What this task involves - Only the lines from the one with "Describe the element at coordinates (801, 1310)" through the end of the data are wanted, copied exactly.

Source information -
══════

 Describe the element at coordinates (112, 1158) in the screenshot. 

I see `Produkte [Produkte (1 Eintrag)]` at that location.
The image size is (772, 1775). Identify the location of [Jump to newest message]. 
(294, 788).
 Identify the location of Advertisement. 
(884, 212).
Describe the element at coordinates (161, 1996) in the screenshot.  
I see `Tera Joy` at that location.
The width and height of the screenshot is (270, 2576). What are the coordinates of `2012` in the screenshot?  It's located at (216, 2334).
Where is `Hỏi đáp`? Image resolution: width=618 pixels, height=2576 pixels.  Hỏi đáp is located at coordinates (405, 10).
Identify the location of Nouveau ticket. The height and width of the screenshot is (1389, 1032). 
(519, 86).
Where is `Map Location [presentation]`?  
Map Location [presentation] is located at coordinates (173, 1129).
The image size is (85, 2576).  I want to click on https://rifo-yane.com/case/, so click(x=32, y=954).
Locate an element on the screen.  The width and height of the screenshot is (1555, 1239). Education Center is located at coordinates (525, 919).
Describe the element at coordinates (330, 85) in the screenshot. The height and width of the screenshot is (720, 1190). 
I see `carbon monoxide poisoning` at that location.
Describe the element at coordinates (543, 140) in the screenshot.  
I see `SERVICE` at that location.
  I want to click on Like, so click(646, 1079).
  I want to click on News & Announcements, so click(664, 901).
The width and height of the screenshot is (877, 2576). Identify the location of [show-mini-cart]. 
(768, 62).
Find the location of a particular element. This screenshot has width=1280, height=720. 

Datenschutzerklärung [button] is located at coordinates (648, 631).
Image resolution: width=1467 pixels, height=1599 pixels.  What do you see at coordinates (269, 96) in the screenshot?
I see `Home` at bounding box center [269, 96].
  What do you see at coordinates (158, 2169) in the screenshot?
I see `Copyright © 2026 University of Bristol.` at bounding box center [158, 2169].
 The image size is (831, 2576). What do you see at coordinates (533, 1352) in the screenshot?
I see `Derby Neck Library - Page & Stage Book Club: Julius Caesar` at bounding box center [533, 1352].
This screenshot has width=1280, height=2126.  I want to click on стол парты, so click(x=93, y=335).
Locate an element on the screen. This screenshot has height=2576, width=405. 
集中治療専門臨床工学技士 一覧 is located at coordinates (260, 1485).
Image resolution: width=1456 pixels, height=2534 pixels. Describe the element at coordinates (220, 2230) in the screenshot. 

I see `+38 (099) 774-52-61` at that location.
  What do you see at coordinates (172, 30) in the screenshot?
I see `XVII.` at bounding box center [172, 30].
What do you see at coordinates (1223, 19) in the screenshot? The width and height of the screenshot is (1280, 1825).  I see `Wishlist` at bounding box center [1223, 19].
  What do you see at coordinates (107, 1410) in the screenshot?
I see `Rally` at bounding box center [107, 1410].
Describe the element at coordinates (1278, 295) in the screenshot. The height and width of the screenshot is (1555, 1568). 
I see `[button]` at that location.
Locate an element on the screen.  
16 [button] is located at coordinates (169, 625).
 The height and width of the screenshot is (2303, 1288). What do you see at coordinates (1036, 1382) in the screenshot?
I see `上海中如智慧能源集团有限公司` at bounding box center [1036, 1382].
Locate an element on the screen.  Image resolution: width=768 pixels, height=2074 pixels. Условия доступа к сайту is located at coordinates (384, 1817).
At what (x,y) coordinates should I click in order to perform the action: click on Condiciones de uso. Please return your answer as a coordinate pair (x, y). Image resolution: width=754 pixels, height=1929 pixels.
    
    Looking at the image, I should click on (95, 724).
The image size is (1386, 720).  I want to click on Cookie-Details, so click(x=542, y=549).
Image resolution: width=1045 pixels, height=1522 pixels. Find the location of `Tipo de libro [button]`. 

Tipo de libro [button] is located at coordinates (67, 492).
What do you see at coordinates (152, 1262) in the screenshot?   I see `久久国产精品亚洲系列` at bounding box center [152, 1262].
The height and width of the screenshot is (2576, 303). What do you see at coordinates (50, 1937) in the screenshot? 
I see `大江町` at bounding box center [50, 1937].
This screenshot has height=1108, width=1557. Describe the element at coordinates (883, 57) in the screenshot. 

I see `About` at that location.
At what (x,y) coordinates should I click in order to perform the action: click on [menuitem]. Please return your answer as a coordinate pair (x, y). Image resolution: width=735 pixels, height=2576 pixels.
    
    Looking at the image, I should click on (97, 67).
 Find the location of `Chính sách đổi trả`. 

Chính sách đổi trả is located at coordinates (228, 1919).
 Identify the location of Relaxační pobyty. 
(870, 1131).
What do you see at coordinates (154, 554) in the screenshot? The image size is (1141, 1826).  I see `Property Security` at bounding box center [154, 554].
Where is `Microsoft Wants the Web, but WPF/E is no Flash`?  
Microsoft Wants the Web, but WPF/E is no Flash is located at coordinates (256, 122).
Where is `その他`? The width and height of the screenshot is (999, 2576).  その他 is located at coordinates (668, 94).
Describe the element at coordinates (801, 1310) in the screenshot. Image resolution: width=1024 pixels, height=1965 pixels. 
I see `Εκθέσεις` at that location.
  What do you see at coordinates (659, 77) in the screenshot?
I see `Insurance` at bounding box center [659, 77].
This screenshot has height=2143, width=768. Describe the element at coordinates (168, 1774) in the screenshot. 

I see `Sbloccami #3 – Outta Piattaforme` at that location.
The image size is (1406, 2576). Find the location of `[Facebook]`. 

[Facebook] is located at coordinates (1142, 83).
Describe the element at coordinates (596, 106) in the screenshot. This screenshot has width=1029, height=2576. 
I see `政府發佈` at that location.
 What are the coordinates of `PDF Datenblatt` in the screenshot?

══════

Exercise solution -
Describe the element at coordinates (801, 1310) in the screenshot. Image resolution: width=1024 pixels, height=1965 pixels. 
I see `Εκθέσεις` at that location.
  What do you see at coordinates (659, 77) in the screenshot?
I see `Insurance` at bounding box center [659, 77].
This screenshot has height=2143, width=768. Describe the element at coordinates (168, 1774) in the screenshot. 

I see `Sbloccami #3 – Outta Piattaforme` at that location.
The image size is (1406, 2576). Find the location of `[Facebook]`. 

[Facebook] is located at coordinates (1142, 83).
Describe the element at coordinates (596, 106) in the screenshot. This screenshot has width=1029, height=2576. 
I see `政府發佈` at that location.
 What are the coordinates of `PDF Datenblatt` in the screenshot?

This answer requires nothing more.